Au-delà de la politique pour la politique, je le dis comme je le vis et comme je le ressens sur le terrain : le président Sarkozy déstabilise tout et tout le monde. Nous, Conseil général, sommes devenus « LA » valeur refuge pour la population.
Très sincèrement, je me demande si les gens de l'UMP descendent encore sur le terrain, parmi la population, quand j'entends leurs représentants dans l'hémicycle de l'Assemblée départementale. Car, sans vouloir caricaturer, c'est un désastre. Il est grand temps qu'ils se mettent au diapason de la réalité quotidienne ; cela leur permettra, au moins, de mettre à jour leurs discours ! Je ne saurais trop leur conseiller de sortir, de se mettre un peu plus souvent à la fenêtre pour voir passer les gens et les problèmes. Ils me donnent l'impression de vivre à Perpignan sans jamais y mettre les pieds, sans quitter « le mas Llaro » !
Le mépris de cette Opposition UMP dans la mise en place du Plan de relance pour notre département, est révélateur de cette absence sur le terrain. J'ai beau, en séance publique, lui lancer des « Réveillez-vous ! », « Descendez de votre nuage ! », cette Opposition UMP reste sourde, inactive. J'ai beau lui démontrer que nous pouvons être un formidable levier pour les collectivités locales, les mairies, avec notre Plan de relance, rien y fait !
Pourtant, c'est bien par nous que la relance passera. Le Plan de relance, c'est nous ! Car c'est nous qui y participons, directement sur le terrain. Nous sommes l'un des remparts face à la crise, parce que nos ambitions collent vraiment aux préoccupations et besoins exprimés par la population. Par nos concitoyens. Nous pouvons ainsi intervenir dans des zones d'activités. Nous pouvons, aussi, réaliser des équipements collectifs, investir sur les routes, lutter contre l'insalubrité dans le domaine du logement. Nous savons que la consommation repartira avec des aides à la solidarité. Nous sommes « LE » catalyseur de la croissance dans nos territoires. Il suffirait d'obtenir les mêmes financements qu'ailleurs, en Europe, d'autres nations ont compris qu'il fallait accorder aux collectivités.

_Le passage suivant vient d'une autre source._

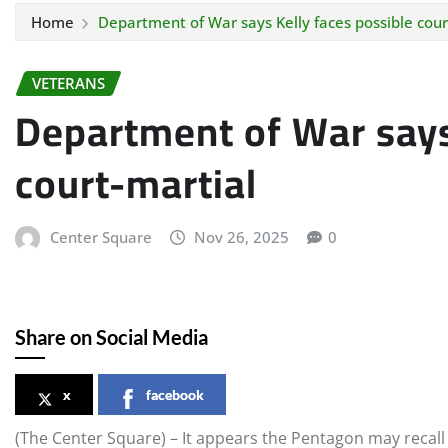
Home
Department of War says Kelly faces possible cour
VETERANS
Department of War says
court-martial
Center Square
Nov 26, 2025
0
Share on Social Media
x
facebook
(The Center Square) – It appears the Pentagon may recall S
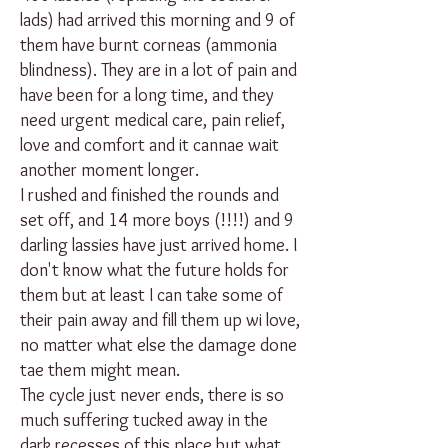
lads) had arrived this morning and 9 of
them have burnt corneas (ammonia
blindness). They are in a lot of pain and
have been for a long time, and they
need urgent medical care, pain relief,
love and comfort and it cannae wait
another moment longer.
I rushed and finished the rounds and
set off, and 14 more boys (!!!!) and 9
darling lassies have just arrived home. I
don't know what the future holds for
them but at least I can take some of
their pain away and fill them up wi love,
no matter what else the damage done
tae them might mean.
The cycle just never ends, there is so
much suffering tucked away in the
dark recesses of this place but what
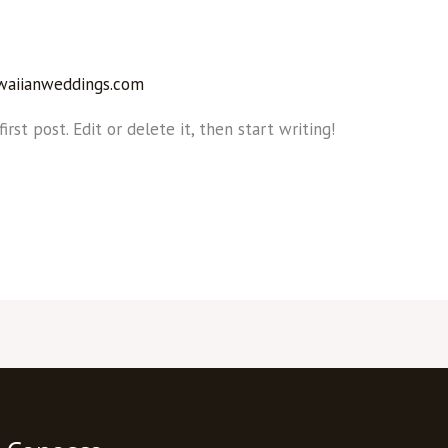
waiianweddings.com
rst post. Edit or delete it, then start writing!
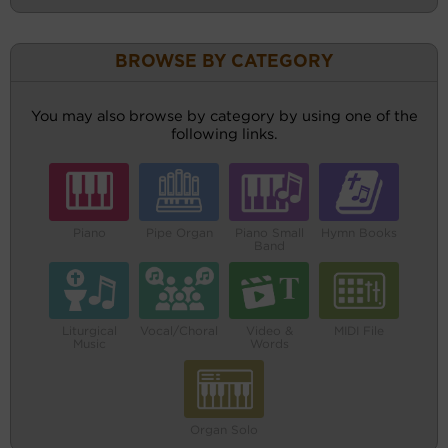
BROWSE BY CATEGORY
You may also browse by category by using one of the
following links.
Piano
Pipe Organ
Piano Small
Hymn Books
Band
Liturgical
Vocal/Choral
Video &
MIDI File
Music
Words
Organ Solo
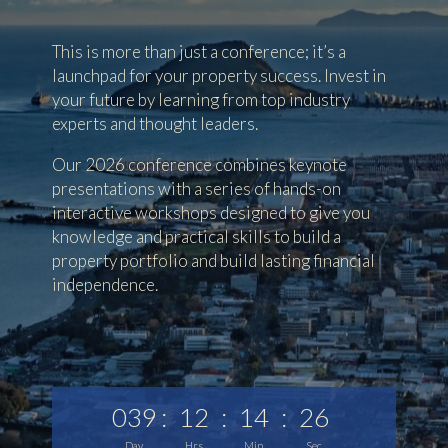
This is more than just a conference; it’s a
launchpad for your property success. Invest in
your future by learning from top industry
experts and thought leaders.
Our 2026 conference combines keynote
presentations with a series of hands-on
interactive workshops designed to give you
knowledge and practical skills to build a
property portfolio and build lasting financial
independence.
039
:
12
:
14
:
24
Day
Hrs
Min
Sec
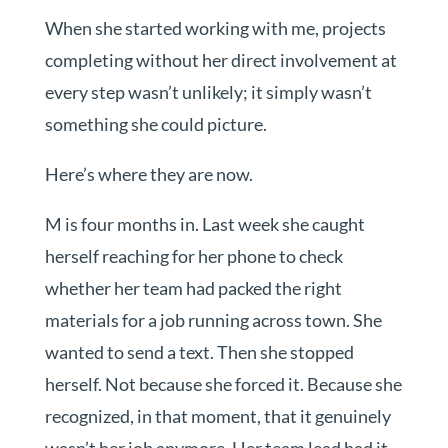
When she started working with me, projects
completing without her direct involvement at
every step wasn’t unlikely; it simply wasn’t
something she could picture.
Here’s where they are now.
M is four months in. Last week she caught
herself reaching for her phone to check
whether her team had packed the right
materials for a job running across town. She
wanted to send a text. Then she stopped
herself. Not because she forced it. Because she
recognized, in that moment, that it genuinely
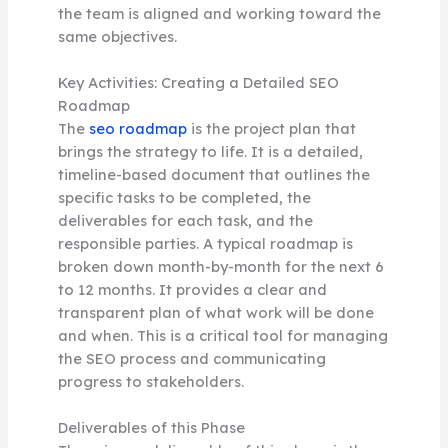
the team is aligned and working toward the
same objectives.
Key Activities: Creating a Detailed SEO
Roadmap
The
seo roadmap
is the project plan that
brings the strategy to life. It is a detailed,
timeline-based document that outlines the
specific tasks to be completed, the
deliverables for each task, and the
responsible parties. A typical roadmap is
broken down month-by-month for the next 6
to 12 months. It provides a clear and
transparent plan of what work will be done
and when. This is a critical tool for managing
the SEO process and communicating
progress to stakeholders.
Deliverables of this Phase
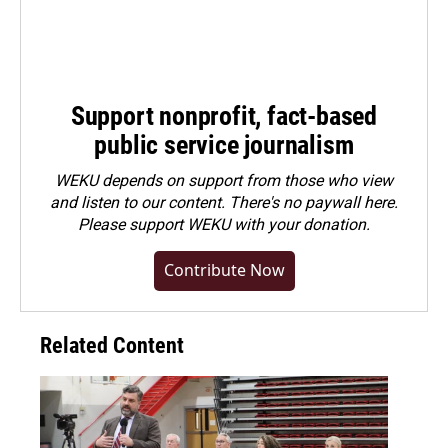
Support nonprofit, fact-based
public service journalism
WEKU depends on support from those who view
and listen to our content. There's no paywall here.
Please
support WEKU with your donation
.
Contribute Now
Related Content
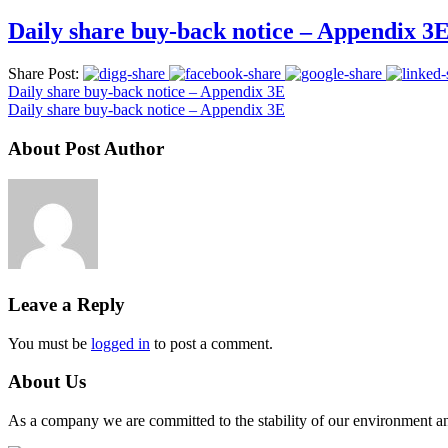
Daily share buy-back notice – Appendix 3
Share Post:
Daily share buy-back notice – Appendix 3E
Daily share buy-back notice – Appendix 3E
About Post Author
Leave a Reply
You must be
logged in
to post a comment.
About Us
As a company we are committed to the stability of our environment and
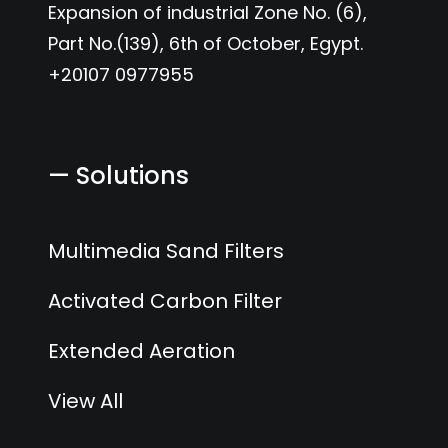
Expansion of industrial Zone No. (6),
Part No.(139), 6th of October, Egypt.
+20107 0977955
— Solutions
Multimedia Sand Filters
Activated Carbon Filter
Extended Aeration
View All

Le Gouvernement, s'il veut réussir face à la crise, devra changer de cap, ouvrir de nouvelles orientations, et notamment accepter le fait que la relance passe par la consommation.
Mais l'attitude désinvolte des conseillers généraux UMP dans ce grand débat qui engage notre avenir ne m'étonne qu'à moitié... Surtout quant on sait que ceux-ci ont même refusé de voter la motion concernant le bien fondé de l'existence de nos départements ; motion pourtant rédigée par TOUS les présidents de conseils généraux de France ! Cela s'appelle « se tirer une balle dans le pied ! », non ?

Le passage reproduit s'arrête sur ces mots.